**Problem**
Output all of the lines below exactly, and leave out each image.

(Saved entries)
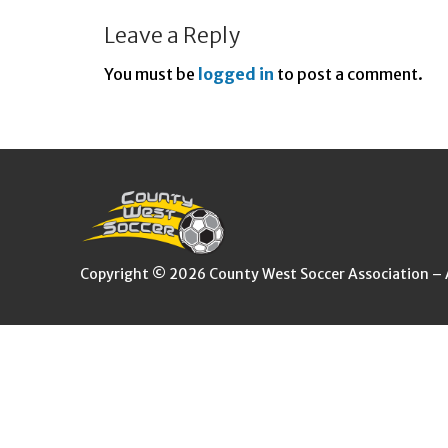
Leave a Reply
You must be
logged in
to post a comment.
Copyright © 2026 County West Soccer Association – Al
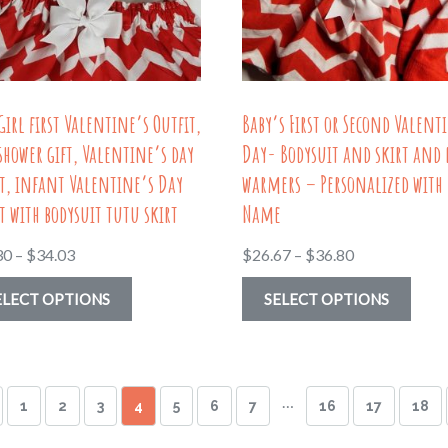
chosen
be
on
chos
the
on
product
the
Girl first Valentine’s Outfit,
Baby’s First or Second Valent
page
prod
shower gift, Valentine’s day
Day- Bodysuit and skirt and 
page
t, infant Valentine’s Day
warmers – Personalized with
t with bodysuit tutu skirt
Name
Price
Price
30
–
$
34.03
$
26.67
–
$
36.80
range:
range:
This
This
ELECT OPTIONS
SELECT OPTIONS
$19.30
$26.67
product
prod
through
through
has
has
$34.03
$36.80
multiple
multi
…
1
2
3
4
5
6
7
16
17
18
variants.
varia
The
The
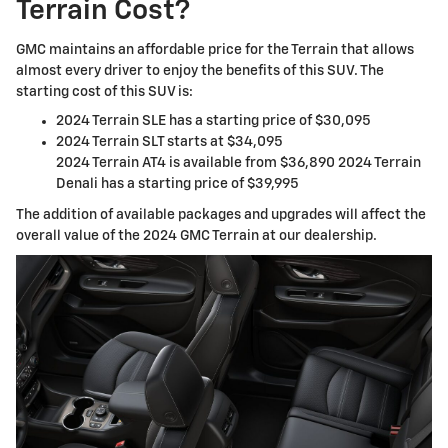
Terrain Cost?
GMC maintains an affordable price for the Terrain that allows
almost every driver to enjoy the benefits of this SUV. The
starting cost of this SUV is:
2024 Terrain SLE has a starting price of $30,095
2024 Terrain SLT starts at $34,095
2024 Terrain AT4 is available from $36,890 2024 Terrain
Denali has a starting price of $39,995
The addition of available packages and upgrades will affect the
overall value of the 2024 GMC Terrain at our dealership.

**Solution**
Leave a Reply
You must be
logged in
to post a comment.
Copyright © 2026 County West Soccer Association – Al
chosen
be
on
chos
the
on
product
the
Girl first Valentine’s Outfit,
Baby’s First or Second Valent
page
prod
shower gift, Valentine’s day
Day- Bodysuit and skirt and 
page
t, infant Valentine’s Day
warmers – Personalized with
t with bodysuit tutu skirt
Name
Price
Price
30
–
$
34.03
$
26.67
–
$
36.80
range:
range:
This
This
ELECT OPTIONS
SELECT OPTIONS
$19.30
$26.67
product
prod
through
through
has
has
$34.03
$36.80
multiple
multi
…
1
2
3
4
5
6
7
16
17
18
variants.
varia
The
The
Terrain Cost?
GMC maintains an affordable price for the Terrain that allows
almost every driver to enjoy the benefits of this SUV. The
starting cost of this SUV is:
2024 Terrain SLE has a starting price of $30,095
2024 Terrain SLT starts at $34,095
2024 Terrain AT4 is available from $36,890 2024 Terrain
Denali has a starting price of $39,995
The addition of available packages and upgrades will affect the
overall value of the 2024 GMC Terrain at our dealership.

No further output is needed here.